Sunday, March 4, 2018

Rest of the Best


I watched the final five candidates for Best Picture yesterday. As always, if you want an actual review, ask a movie critic.



Dunkirk ­– One day, someone will explain to me the absolute manic devotion of white males of a certain age to WWII. The war ended 74 years ago! There have been lots of wars since then (unfortunately) and lots of other stories to tell about lots of other things. But every goddamn year, we get another goddamned WWII movie. Enough. Considering how little dialogue was actually in the movie and how little plot, I wish Nolan had fully committed to his theory of making a movie based entirely on visuals and music and eliminated dialogue entirely or had subtitles. I also think he and Tom Hardy should just fuck already because Nolan obviously has a hard on for Hardy’s eyes. Why else does he once again make a movie that all but covers up Tom Hardy’s face and filters his voice.
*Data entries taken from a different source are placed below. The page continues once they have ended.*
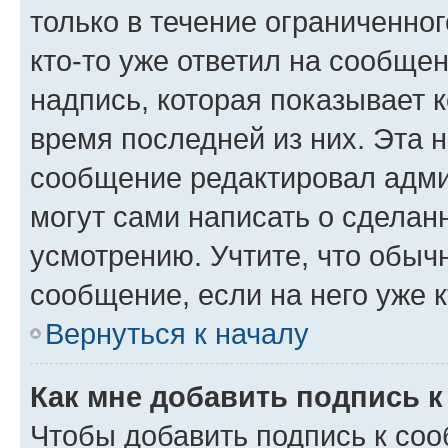
только в течение ограниченног
кто-то уже ответил на сообще
надпись, которая показывает к
время последней из них. Эта 
сообщение редактировал адми
могут сами написать о сделан
усмотрению. Учтите, что обыч
сообщение, если на него уже к
Вернуться к началу
Как мне добавить подпись 
Чтобы добавить подпись к со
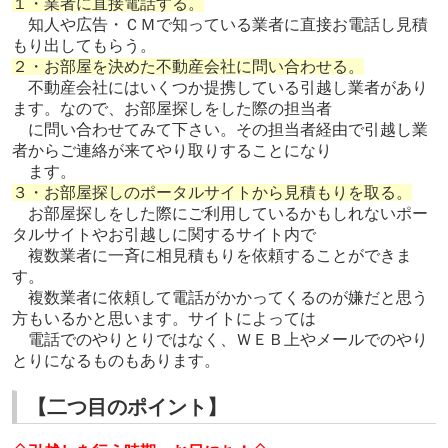
１・業者に直接電話する。
知人や広告・ＣＭで知っている業者に直接お電話し見積
もり出してもらう。
２・お部屋を決めた不動産会社に問い合わせる。
不動産会社にはいくつか提携している引越し業者があり
ます。なので、お部屋探しをした際の担当者
に問い合わせてみて下さい。その担当者経由で引越し業
者からご連絡が来てやり取りすることになり
ます。
３・お部屋探しのポータルサイトから見積もりを取る。
お部屋探しをした際にご利用しているかもしれないポー
タルサイトやお引越しに関するサイト内で
複数業者に一斉に相見積もりを依頼することができま
す。
複数業者に依頼して電話がかかってくるのが嫌だと思う
方もいるかと思います。サイトによっては
電話でのやりとりではなく、ＷＥＢ上やメールでのやり
とりになるものもあります。
【二つ目のポイント】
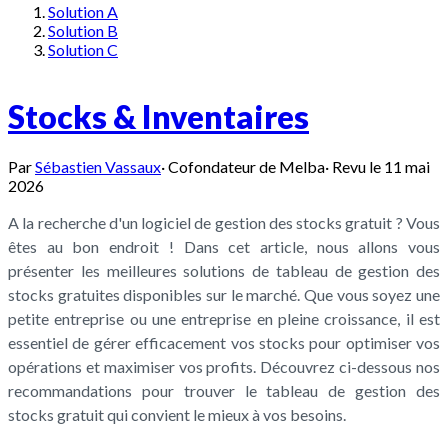
Solution A
Solution B
Solution C
Stocks & Inventaires
Par
Sébastien Vassaux
·
Cofondateur de Melba
·
Revu le
11 mai
2026
A la recherche d'un logiciel de gestion des stocks gratuit ? Vous
êtes au bon endroit ! Dans cet article, nous allons vous
présenter les meilleures solutions de tableau de gestion des
stocks gratuites disponibles sur le marché. Que vous soyez une
petite entreprise ou une entreprise en pleine croissance, il est
essentiel de gérer efficacement vos stocks pour optimiser vos
opérations et maximiser vos profits. Découvrez ci-dessous nos
recommandations pour trouver le tableau de gestion des
stocks gratuit qui convient le mieux à vos besoins.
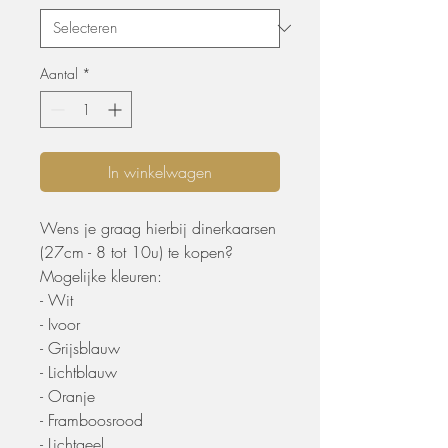
Aantal
*
In winkelwagen
Wens je graag hierbij dinerkaarsen
(27cm - 8 tot 10u) te kopen?
Mogelijke kleuren:
- Wit
- Ivoor
- Grijsblauw
- Lichtblauw
- Oranje
- Framboosrood
- Lichtgeel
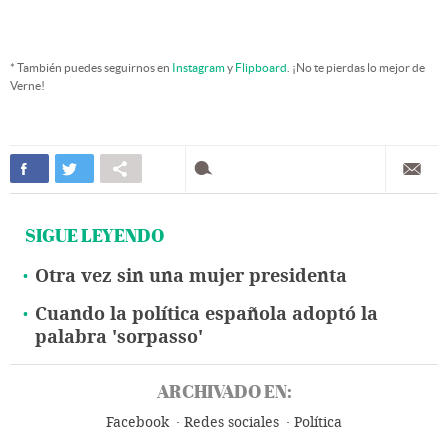
* También puedes seguirnos en
Instagram
y
Flipboard
. ¡No te pierdas lo mejor de
Verne!
SIGUE LEYENDO
Otra vez sin una mujer presidenta
Cuando la política española adoptó la
palabra 'sorpasso'
ARCHIVADO EN:
Facebook
Redes sociales
Política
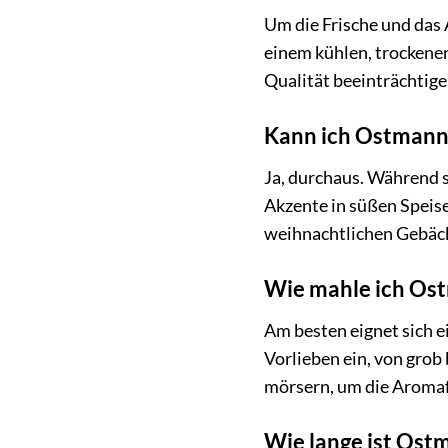
Um die Frische und das 
einem kühlen, trockenen
Qualität beeinträchtige
Kann ich Ostmann 
Ja, durchaus. Während s
Akzente in süßen Speise
weihnachtlichen Gebäcke
Wie mahle ich Ost
Am besten eignet sich 
Vorlieben ein, von grob
mörsern, um die Aromaf
Wie lange ist Ost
The Darkest Hour – Gary Oldman only did this movie because he lured famed makeup artist Kazuhiro  Tsuji out of retirement. If Oldman wins, and Tsuji doesn’t, then Oldman should absolutely hand his Oscar over, post haste. It was absolutely the best makeup I have ever seen in film. Hands down. Oldman was completely unrecognizable as himself and totally and completely Winston Churchill. That was the whole point of the movie, really. They could have told any story from any point in Churchill’s career, and the only thing really holding it up was the makeup and acting. It certainly wasn’t the lighting. Apparently overhead lighting was outlawed during the war. Only small desk lamps or whatever light filtered in through windows. (Please don’t tell me about London turned off its lights at night to avoid bombing. This wasn’t that. This was “setting a mood” and it was ridiculous. )



Call Me By Your Name – This was the most honest acting I’ve ever seen. It was also as if the actors didn’t realize they were acting at all. I was constantly surprised by the line readings and by how they handled every scene. It was very intimate and disarming. Slightly problematic was the concept of consent and watching sex scenes between a supposed 17 yr old and a 27 year old, but I liked that the movie didn’t have a label. No one was gay or straight or bi. They were just who they were. I also think it did wonders for Italian tourism.



The Post – This was a perfectly respectable movie with perfectly respectable acting in a mediocre script. Spoiler, the Washington Post wins. And while I have watched movies with obvious outcomes before (Titanic, for example), there was no real sense of suspense. There was also some questionable dialect work. Was Tom Hanks supposed to be from Boston? Every few scenes, he’d remember to throw on an accent. This movie is a textbook account of white male Oscar voting. Meryl Streep? Check. Tom Hanks? Check. Steven Spielberg? Check. A plot that makes liberals look good and politicians look bad? Check.



Get Out – This movie did NOT fuck around. You know how in most movies, when the young blood ingenue starts getting scared, she doesn’t really try to kill her assailant, but mostly run from him? Not this movie. Chris was out for blood the minute he realized what was happening. But Jesus, his apartment was the most over decorated room I have ever seen. I met my husband when we were 24. His apartment had the bare minimum of cast-off furniture, no art, one massive television, and linens straight from Target. Every male apartment I have ever been in was about the same, plus or minus some crappy posters on the wall. Chris had beautifully framed art, a complete living room set, a complete bedroom set, and everything was color coordinated in pleasant hues of greys and blacks and blues. Bull. Shit. Also, who starts a transplant without having both the donor and the receiver in the room? A terrible surgeon, that’s who.